Gdy skończymy izolacje tarasu, pozostanie nam już tylko montaż płytek ceramicznych klejonych specjalną zaprawą lub klejem poliuretanowym. Oczywiście wybieramy płytki mrozoodporne i nie za duże. To dlatego, że im większa powierzchnia jednej sztuki, tym mniejsza odporność na naprężenia powstające ze względu na zmiany temperatury.

Jak już uporamy się z okładzinami ceramicznymi, zostanie nam fugowanie. Tutaj najlepiej sprawdzą się poliuretanowe fugi trwale elastyczne. Zadbajmy też o to, aby szerokość spoin między płytkami nie była za mała ani za duża.

Izolacja tarasu nad pomieszczeniem ogrzewanym — dodatkowe informacje

Gdy przygotowujemy taras nad pomieszczeniem ogrzewanym, liczy się każdy szczegół, prawidłowe zaprojektowanie całości konstrukcji i dobrze dobrana hydroizolacja tarasu. Dlatego poniżej przedstawiamy dodatkowe informacje o jej newralgicznych punktach.

Dylatacje

Odkształcalność termiczna wymaga, abyśmy w warstwie dociskowej wykonali dylatacje brzegowe.

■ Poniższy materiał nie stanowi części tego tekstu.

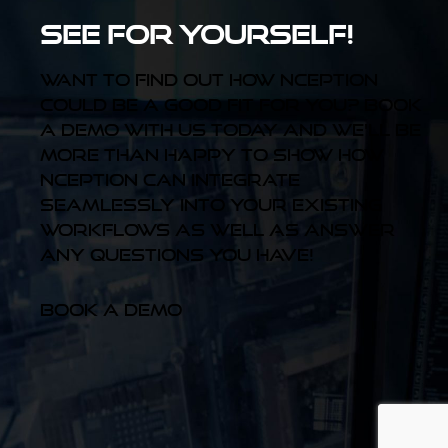
See for yourself!
Want to find out how Nception
could be a good fit for you? Book
a demo with us today and we'll be
more than happy to show how
Nception can integrate
seamlessly into your existing
workflows as well as answer
any questions you have!
Book a Demo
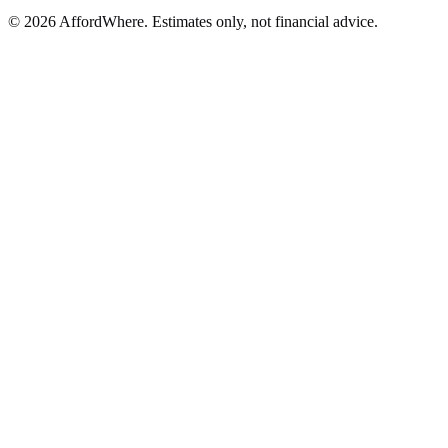
©
2026
AffordWhere. Estimates only, not financial advice.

Szczelina dylatacyjna ochroni taras przed pęknięciami. Jak szerokie powinny być dylatacje? Na ok. 10 mm. Powinny też przechodzić przez całą grubość płyty dociskowej i przez okładzinę ceramiczną. W ten sposób powierzchnia tarasu nabierze wysokiej odporności na skoki temperatur.

Miejsce łączenia tarasu ze ścianą

To newralgiczny fragment konstrukcji, bo łatwo dostaje się tam woda deszczowa. Unikniemy tej sytuacji, jeśli wywiniemy hydroizolację na ścianę. Na koniec zabezpieczamy ją cokołem (np. z płytek), co zatrzyma ewentualną wilgoć zbierającą się między ścianą a podłogą i zmniejsza podatność konstrukcji na czynniki atmosferyczne.

Uwaga! Pomiędzy cokołem a powierzchnią tarasu musimy zachować szczelinę. Do jej wypełnienia służy taśma uszczelniająca i silikon.

Balustrada

Ten element najczęściej montuje się w płycie konstrukcyjnej, co tworzy kilka problemów izolacyjnych. Słupek balustrady przechodzi między wszystkimi położonymi warstwami tarasu, przez co toruje drogę dla wody opadowej. Dlatego to miejsce wymaga dokładnego uszczelnienia.

Lepszym rozwiązaniem byłoby przytwierdzenie słupków balustrady do czoła płyty konstrukcyjnej (oczywiście o ile mamy taką możliwość). W ten sposób uda nam się zabezpieczyć płytę tarasu i jego warstwy (użytkowe oraz izolacyjne).